Cat of the Week: Cotto

With kitten season about to begin, many of our teen-aged and adult cats still available will seem less desirable to many prospective adopters.  Fuzzy, playful, rambunctious kittens can be fun, but older cats have their upside, too.  Many have a personality that is well-developed so you know what you’re going to get when you adopt them, and for those who do not romanticize kittens climbing the curtains and getting stuck behind a clothes dryer, adult cats can be a welcome relief.

This weekend we were happy to see two—Mia and Giselle, adopted, but there are still quite a few to pick from.  Cotto is one such cat and he is, to some degree, a special needs cats.  Not in the conventional sense—he does require a special diet or medication, nor is he is sight- or hearing-impaired.

Cotto, in a nutshell, could easily be one of the cats you see on a TV commercials for animal welfare; one of those sad-looking cats and dogs that sit cowering in cages while a plaintive song plays in the background.  I know people who hate those commercials.  They hate the way the images and music manipulate the viewer into an emotional response, make them feel guilty for not running to the local shelter and bringing home a dozen assorted pets.  I even know a couple of people who think the commercials exaggerate the plight of these animals.

That last point is the one I must take issue with.  The volunteers of Purrfect Cat have collectively seen things that would make most people vomit or weep, or both.  If you think people in cat rescue are just cute old ladies who coerce strays into the house with a saucer of cream, think again; we’re tough-as-nails bad-asses who put our physical and mental well-being in harm’s way every day.  We have taken litters from the sad and disturbing homes of hoarders, we have pulled dead kittens from car engines, and rescued them from people who torture pets for sport.

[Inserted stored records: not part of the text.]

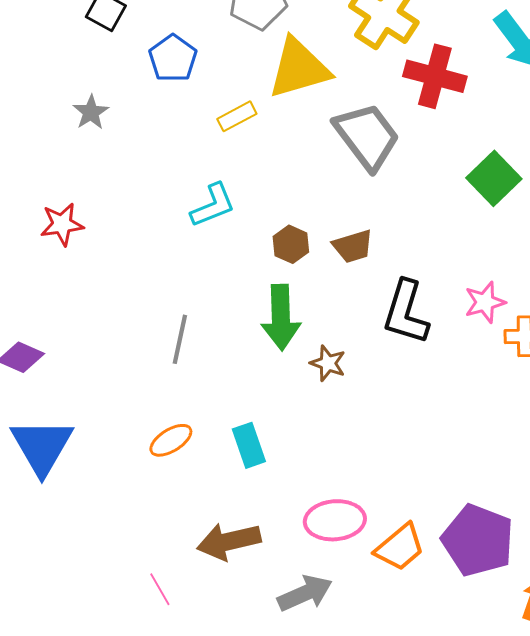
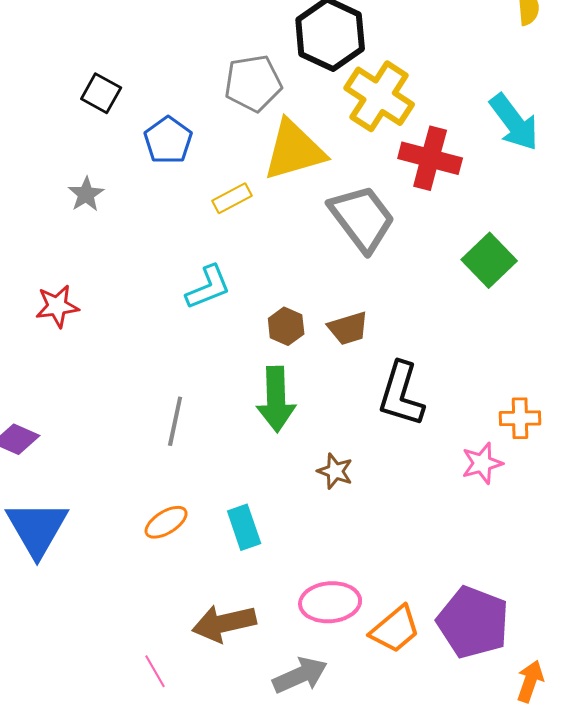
pink star: (485, 302) -> (482, 463), moved
brown star: (328, 363) -> (335, 471), moved

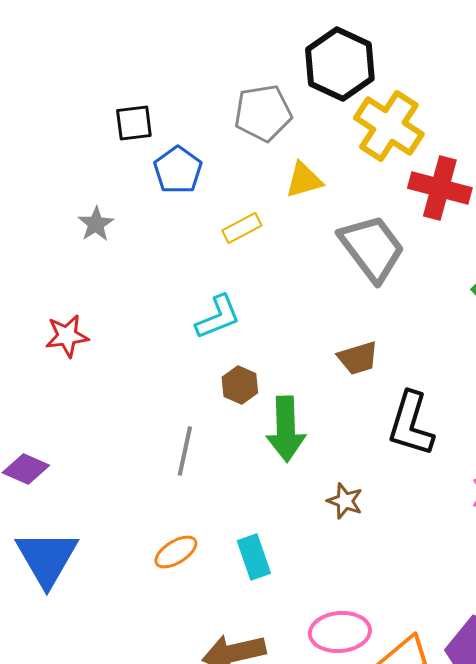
black square: (101, 93) -> (134, 123), moved, turned -36
yellow triangle: (294, 150) -> (304, 180), size x0.6
brown hexagon: (286, 326) -> (240, 385), moved

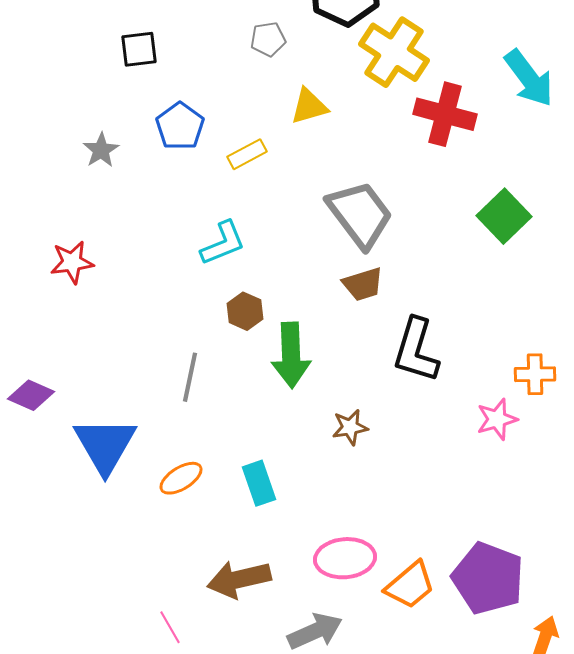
gray pentagon: (263, 113) -> (268, 39), size x0.6
blue pentagon: (178, 170) -> (180, 126), moved
gray trapezoid: (372, 248) -> (360, 214), moved
brown star: (345, 501) -> (350, 427), turned -30
blue triangle: (47, 558) -> (105, 445), moved

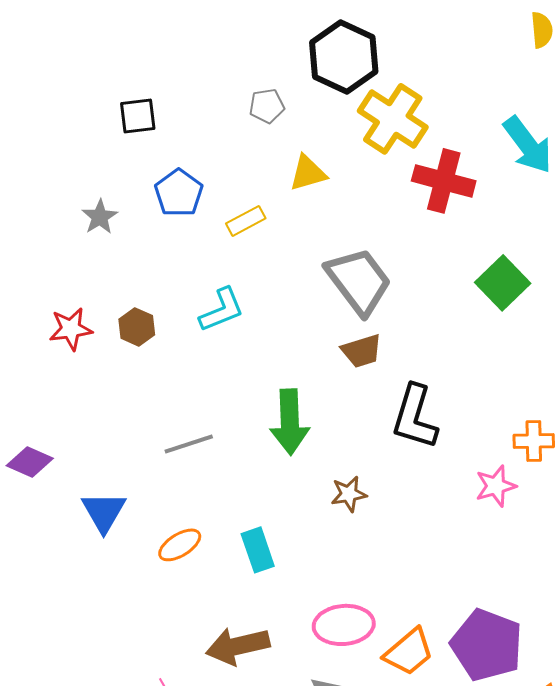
brown hexagon: (245, 311) -> (137, 327), moved
gray line: (190, 377) -> (189, 444), turned 60
blue triangle: (105, 445) -> (104, 512), size x0.7

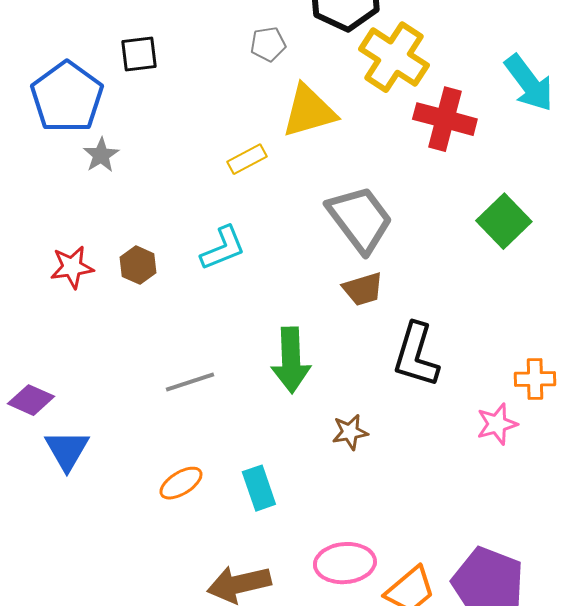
yellow triangle: (308, 173) -> (309, 111), size x1.5
blue pentagon: (179, 193) -> (67, 97), moved, size x1.5
blue triangle: (104, 512) -> (67, 450), moved

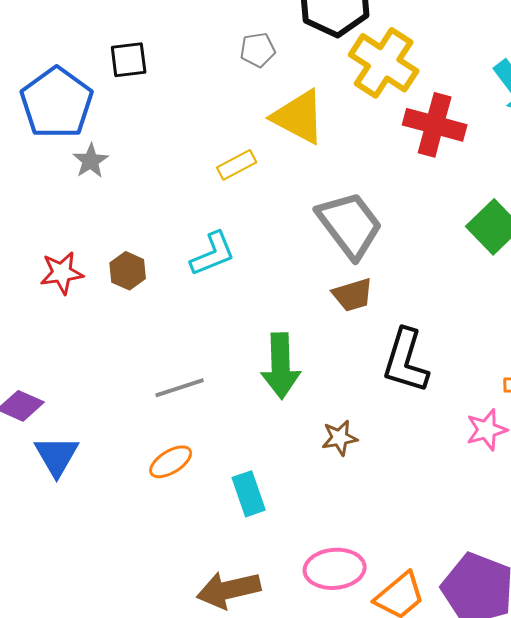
yellow triangle: (309, 111) -> (299, 117), turned 44
orange ellipse: (181, 483) -> (171, 462), moved

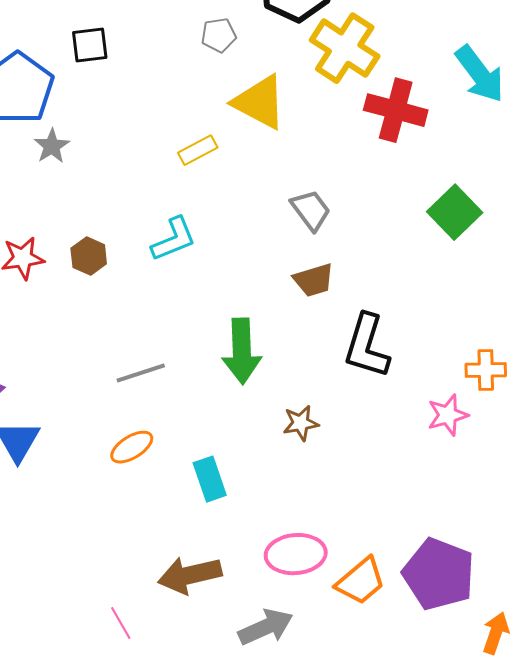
gray trapezoid: (350, 225) -> (311, 210), size x0.6

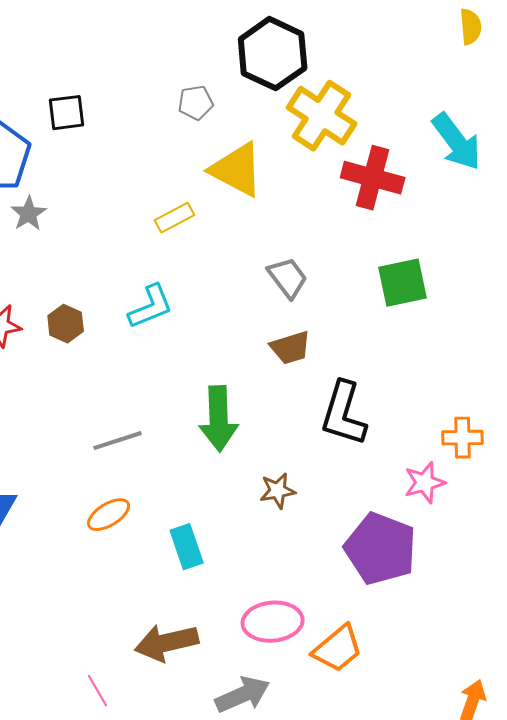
green square: (455, 212) -> (403, 283), moved, turned 32
purple pentagon: (439, 574) -> (381, 549), moved

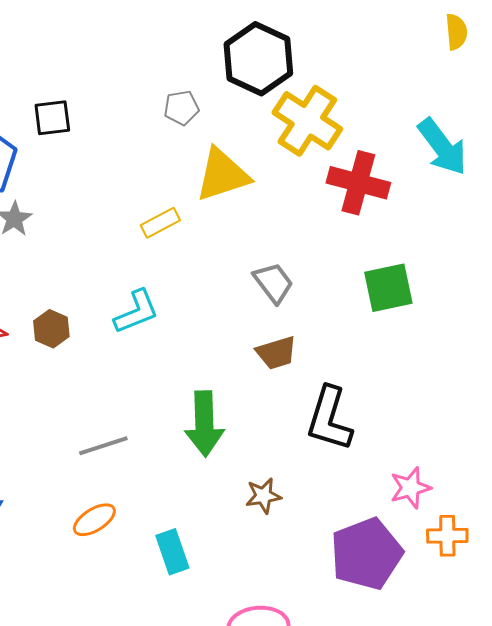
yellow triangle: (237, 170) -> (222, 175), turned -46
orange cross: (463, 438) -> (447, 536), moved
purple pentagon: (381, 549) -> (366, 554), turned 30

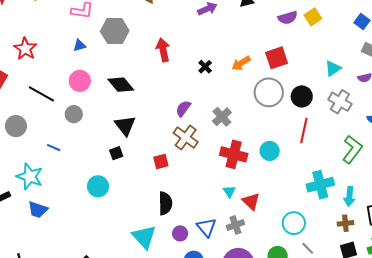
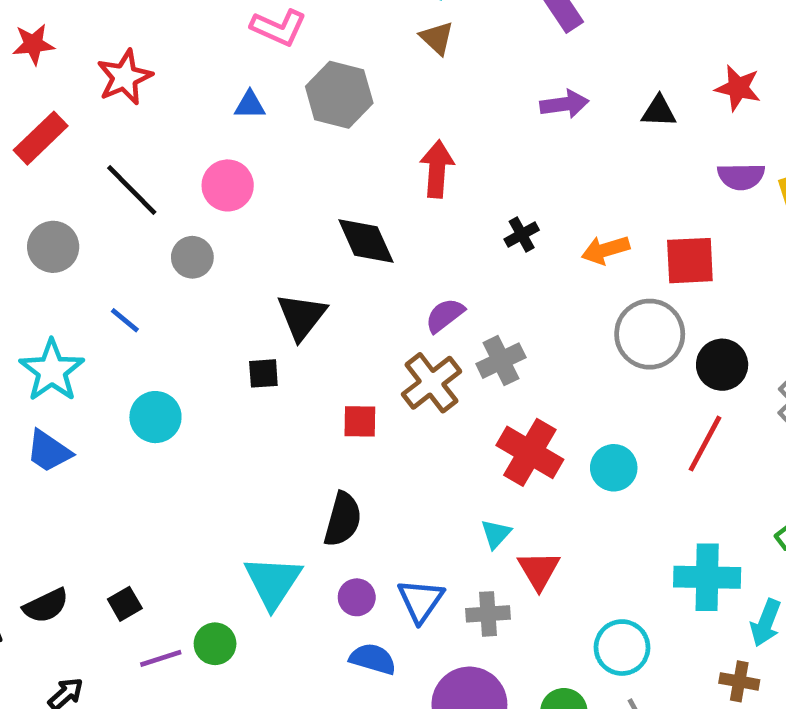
black diamond: (121, 85) -> (366, 241), moved
gray cross: (222, 117) -> (501, 361), moved
cyan circle: (98, 186) -> (155, 417), moved

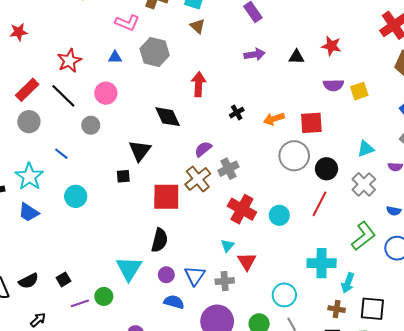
red star: (125, 77) -> (69, 61), moved
red rectangle: (41, 138) -> (27, 90), moved
red square: (360, 421) -> (166, 197), size x1.8

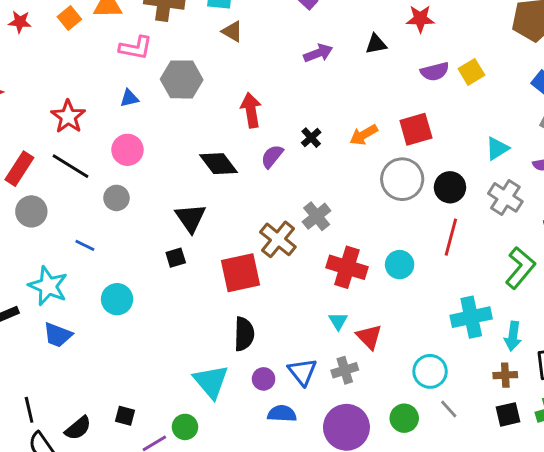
purple semicircle: (203, 149) -> (272, 156), moved
black square: (64, 279) -> (125, 416), turned -32

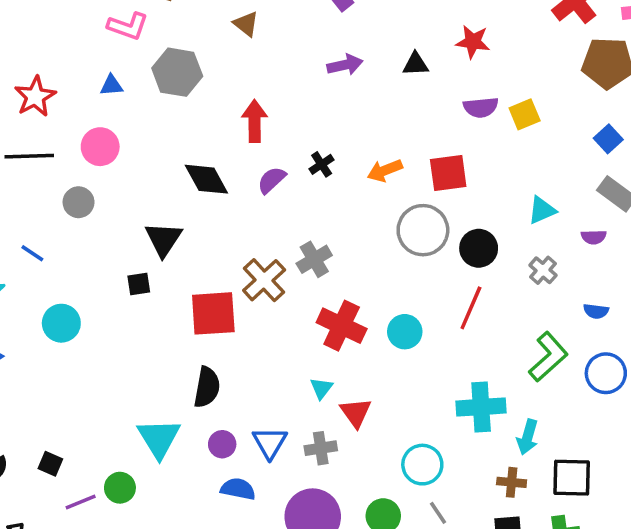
black line: (71, 166) -> (29, 156), turned -42
gray cross: (505, 197) -> (543, 270), size x0.7

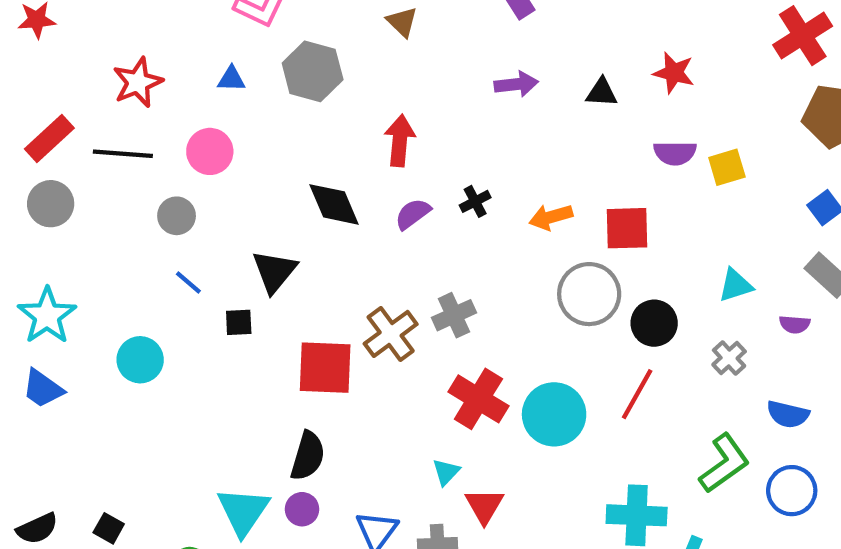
blue line: (32, 253) -> (188, 282), moved
blue semicircle: (596, 311) -> (788, 414), size x1.4
cyan circle: (405, 332) -> (554, 414), size x1.5
purple circle: (222, 444) -> (302, 509), moved

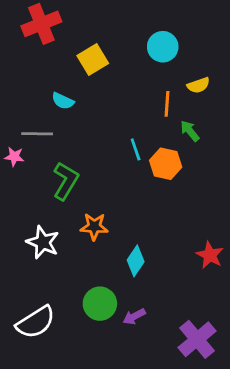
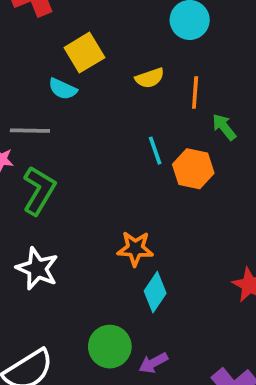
yellow square: (93, 60) -> (84, 53), moved
yellow semicircle: (198, 85) -> (150, 78), moved
green L-shape: (66, 181) -> (39, 191), moved
orange star: (94, 227) -> (135, 249), moved

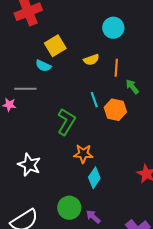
green L-shape: (39, 191) -> (66, 122), moved
purple arrow: (153, 363) -> (93, 217), turned 70

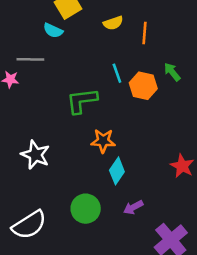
green arrow: (132, 87) -> (172, 72), moved
green L-shape: (66, 122) -> (82, 101), turned -128
purple arrow: (93, 217) -> (133, 207), moved, turned -70

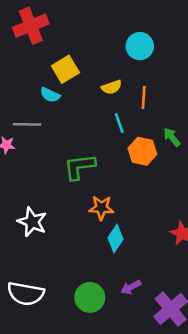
cyan line: (117, 73) -> (119, 123), moved
purple arrow: (133, 207) -> (131, 287), moved
green circle: (86, 209) -> (90, 297), moved
white semicircle: (29, 225) -> (26, 294), turned 42

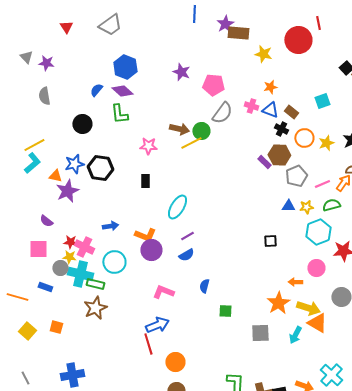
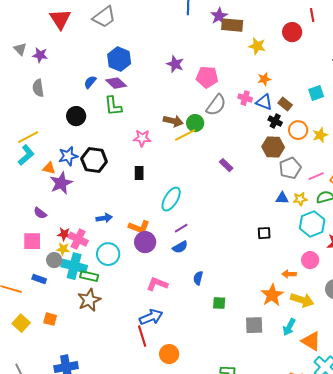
red triangle: (66, 27) -> (60, 19), size x1.6
red circle: (298, 40) -> (292, 32), size x0.7
purple rectangle: (264, 162) -> (226, 165), moved
orange triangle: (317, 323) -> (311, 341), moved

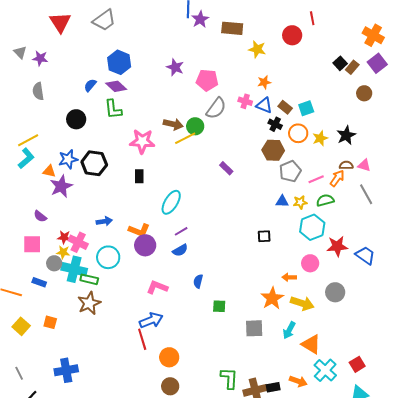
purple star: (219, 16) -> (200, 19), moved
cyan square: (316, 93) -> (306, 108), moved
pink star: (142, 138) -> (142, 141), size x1.4

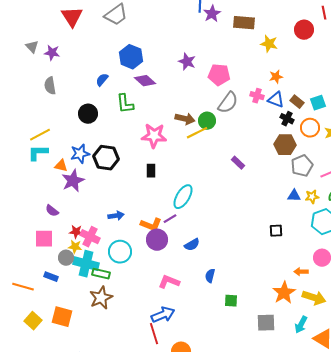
purple diamond: (116, 86) -> (145, 81), moved
cyan L-shape: (26, 158) -> (38, 153), turned -140
purple line: (181, 231) -> (170, 219), moved
orange square: (50, 322) -> (62, 317), size x1.5

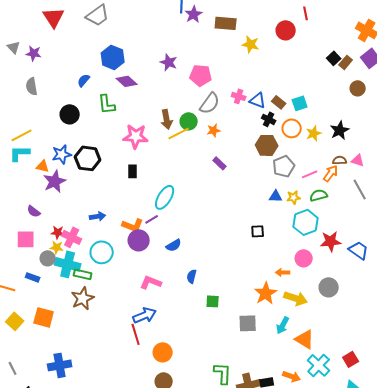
orange star: (276, 77) -> (214, 130), moved
brown arrow: (185, 119) -> (167, 119), turned 66

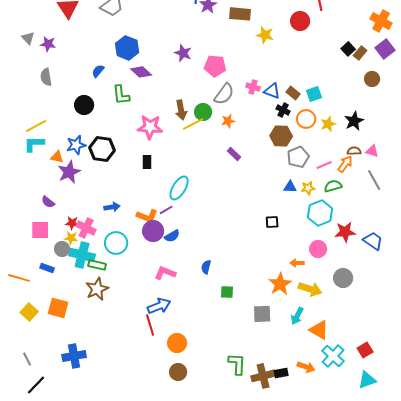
blue semicircle: (174, 245) -> (172, 236), moved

Cotto is one of the latter.  He is the only surviving kitten taken from a home where a very bad person did very bad things.  This has left him shy and ill at ease with new people, particularly men.  When he sees someone new or is approached quickly he is likely to hiss or cower, but once you begin to pet him and he knows you aren’t a threat, you feel his muscles relax and his mind ease a little.

He will never be a playful, gregarious cat, but for someone who wants a mild, sweet cat who likes to be pet and held and loved, he could be a very good choice.  And the odds are good he will be your companion for a long time to come; he has been to hell and survived, so he’s got a lot of spirit and strength in him.